La “Moonbase 8”, che come nome suggerisce non è l’unica installazione prevista dalla NASA nel deserto dell’Arizona, è un piccolo regno asettico dove i nostri devono vivere conducendo esperimenti, tenendo un preciso diario delle loro esperienze, e più in generale confermando la possibilità non solo di vivere sulla Luna, ma anche di essere loro stessi dei buoni candidati per il lancio spaziale.
E non credo di fare un grande spoiler dicendo che no, non sono buoni candidati: fra errori grossolani, bisticci infantili, e anche una discreta dose di sfiga, i nostri dimostrano ogni singolo giorno la loro palese inadeguatezza, mostrando una grezza ordinarietà laddove l’agenzia spaziale si aspetterebbe rigore scientifico e ferrera stabilità psicologica. Anzi, viene proprio da chiedersi chi diavolo può aver acconsentito a spendere milioni di dollari per dare una chance a questi tre poveracci senza arte né parte.

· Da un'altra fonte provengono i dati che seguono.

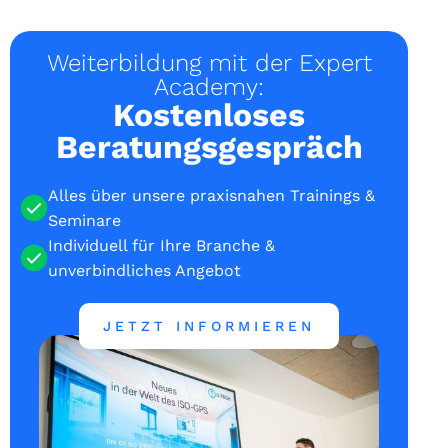
Weiterbildung mit der Expert
Academy:
Kostenloses
Beratungsgespräch
Alles über unsere praxisnahen Trainings &
Seminare
Individuell für Ihre Branche &
unverbindliches Angebot
JETZT INFORMIEREN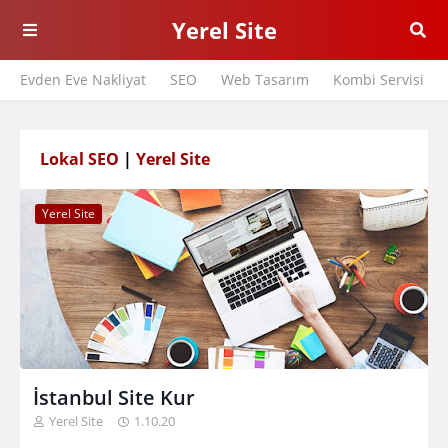
Yerel Site
Evden Eve Nakliyat
SEO
Web Tasarım
Kombi Servisi
Lokal SEO
|
Yerel Site
Yerel Site
İstanbul Site Kur
Yerel Site
1.10.20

L’idea, insomma, c’è, perché l’ambientazione di Moonbase 8 è abbastanza originale da destare l’attenzione. E anche i tre protagonisti tutto sommato funzionano, perché sono abbastanza diversi, come carattere e background, da offrire lo spunto per una buona varietà di situazioni.
Però manca qualcosa. Sul fronte della scrittura, Moonbase 8 non punta necessariamente alla risata sguaiata, quanto piuttosto a situazioni surreali e buffe, ma quale che sia l’obiettivo, il risultato è fin troppo lieve. I sei episodi della prima stagione scorrono abbastanza piacevolmente, senza grossi tempi morti, ma a mancare è quel guizzo, in termini di ritmo e/o di invenzione delle gag, che permetta di entusiasmarsi veramente.
Viene abbastanza semplice provare una certa tenerezza verso questi tre astronauti della domenica, finiti in una situazione ben più grande di loro, ma una serie del genere, per lasciare una traccia degna di questo nome nonostante le sue tre ore scarse complessive di durata, dovrebbe colpire con più forza, osare di più, stupire in qualche modo. Solo che non succede quasi mai, nemmeno quando, come nel caso di una contaminazione da virus, la serie sembra potersi avvicinare alla nostra attuale quotidianità, con tutte le possibilità di una comicità potenziata dall’aggancio con l’attualità. Invece, niente neanche lì.
Il risultato è che Moonbase 8 può benissimo stare simpatica, ma è del tutto verosimile che fra un paio d’anni, quando qualcuno chiederà “me la consigli Moonbase 8?”, risponderemo con il classico “Aspetta, qual è che non mi ricordo?”
Ma è più probabile che nessuno ci farà quella domanda.

Perché seguire Moonbase 8: concept abbastanza originale e attori in parte.
Perché mollare Moonbase 8: in termini scrittura manca la forza delle comedy più sorprendenti.